India proposes nuclear law to end state monopoly and allow private sector operators

India plans to expand nuclear capacity to 100GW over next two decades, more than 12 times the current 8.2GW

By
Reuters
|
A policeman walks on a beach near Kudankulam nuclear power project in the southern Indian state of Tamil. — Reuters/File
A policeman walks on a beach near Kudankulam nuclear power project in the southern Indian state of Tamil. — Reuters/File 
  • Private firms may import, process uranium under new bill.
  • Foreign firms in joint ventures may apply for licence.
  • New bill requires approval from both houses of parliament.

NEW DELHI: India on Monday set in motion steps to end decades of state control over nuclear power, by introducing a bill in parliament that would allow private firms to build and operate plants as the government seeks to make atomic energy central to its clean energy push.

Foreign companies in a joint venture with Indian companies could apply for a licence if selected to do so by the government.

India's nuclear sector has been tightly guarded since its first reactor went online in 1969, shaped by Cold War politics and fuel-technology restrictions after its 1974 nuclear test.

State-run Nuclear Power Corp of India Ltd (NPCIL) owns and operates India's current fleet of nuclear power plants but Reuters reported last year that India was looking to invite domestic private firms such as Tata Power, Adani Power and Reliance Industries to invest about $26 billion in the sector.

The new bill, which must be approved by the lower and upper houses of parliament to become law, would allow any "person expressly permitted by the central government" to apply for a licence to enter the nuclear sector, a major shift from decades when only state-run companies could operate reactors.

India plans to expand nuclear power capacity to 100 gigawatts (GW) over the next two decades, more than 12 times the current 8.2 GW.

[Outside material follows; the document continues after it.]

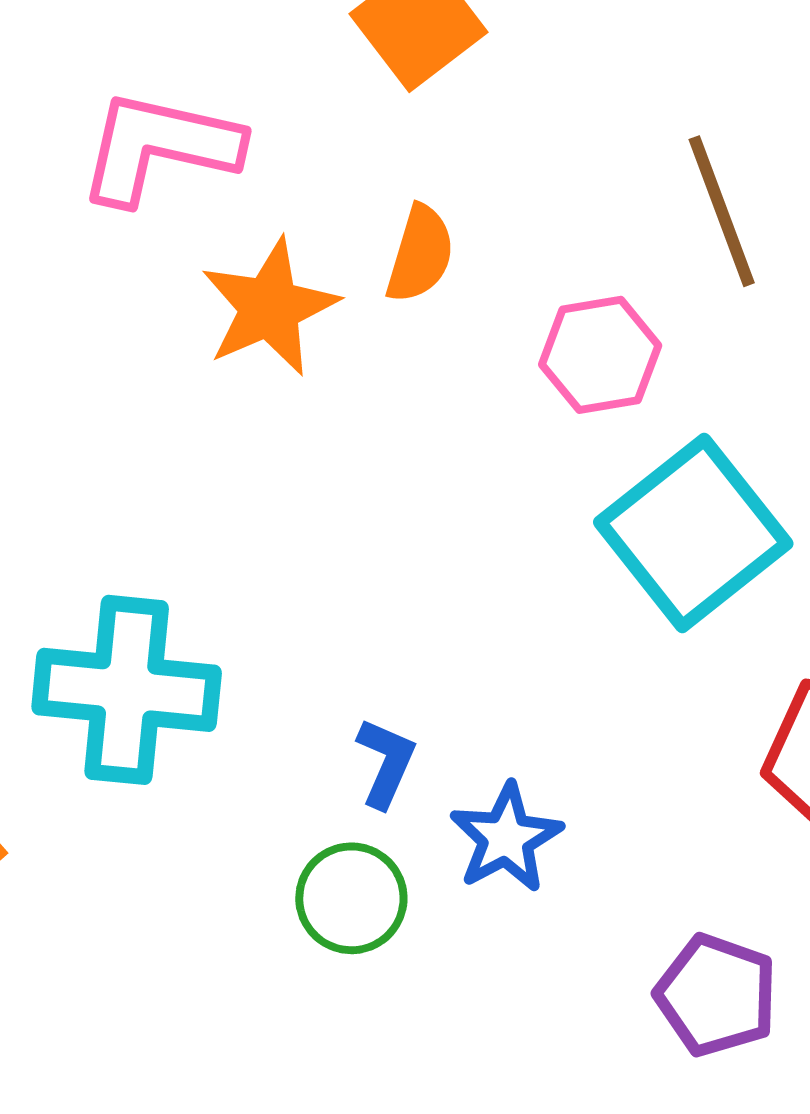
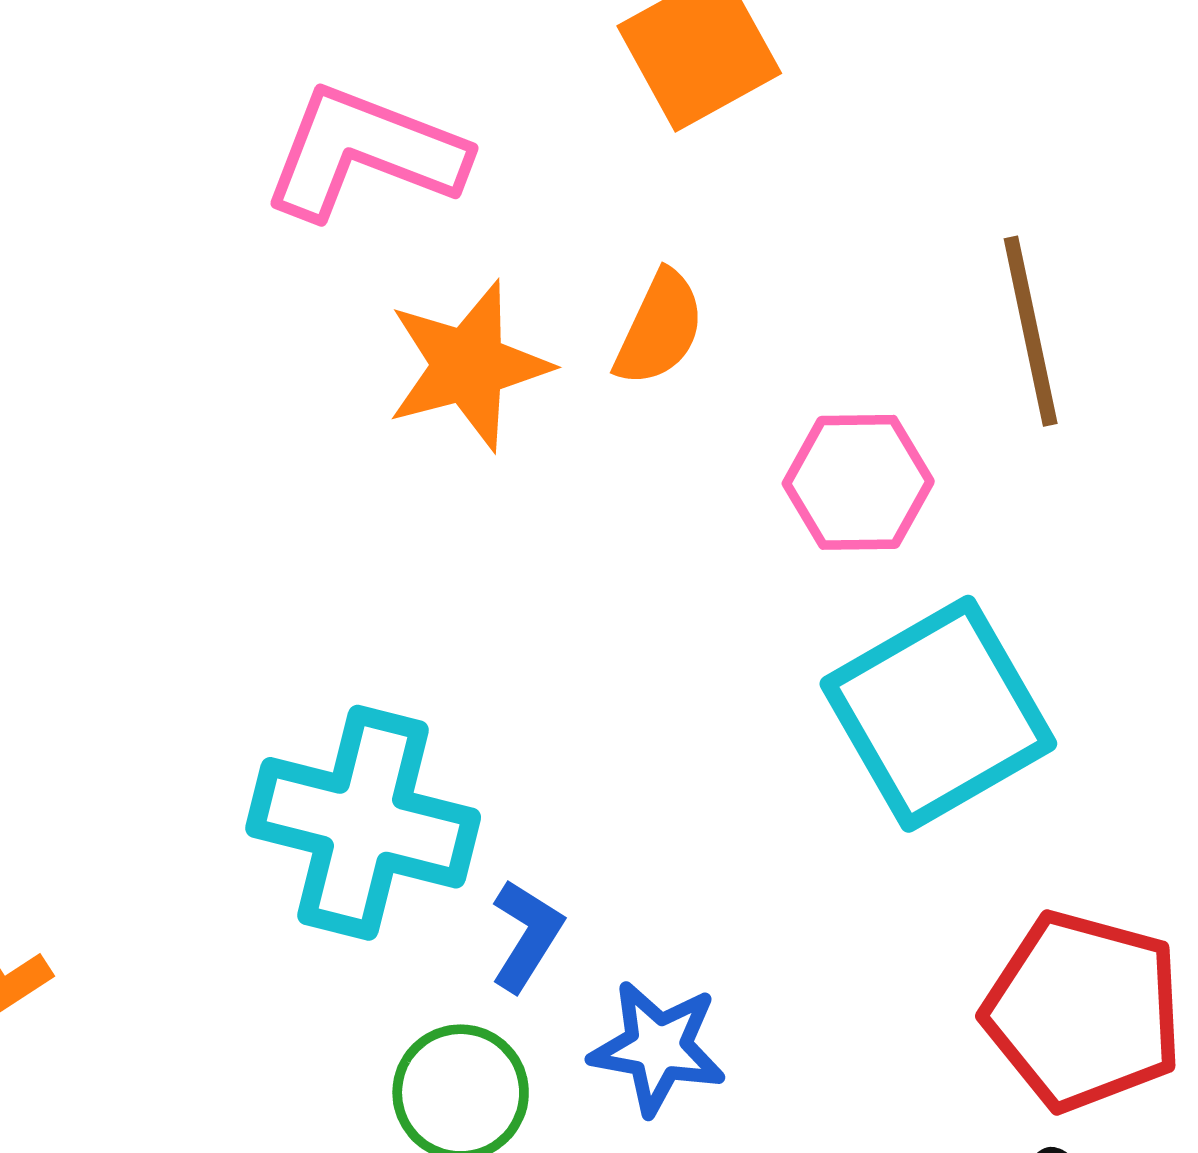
cyan cross: (127, 690) -> (363, 823), moved
blue star: (506, 838) -> (658, 1048), turned 30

The new bill, named the Sustainable Harnessing of Advancement of Nuclear Energy for Transforming India Bill, 2025, drops a rule that lets operators sue suppliers for equipment defects, a provision foreign suppliers have long opposed. Foreign suppliers include General Electric Co, Westinghouse Electric Co and France's EDF.

The bill doubles operator liability for large reactors to 30 billion rupees ($330.75 million), retains the overall compensation cap at previous levels and proposes a nuclear liability fund to cover accident claims in line with global norms.

Private firms will be allowed to import and process uranium, according to the bill. The government has kept strategic activities such as uranium mining, nuclear fuel enrichment and fuel reprocessing under government control, and all operators would require licences.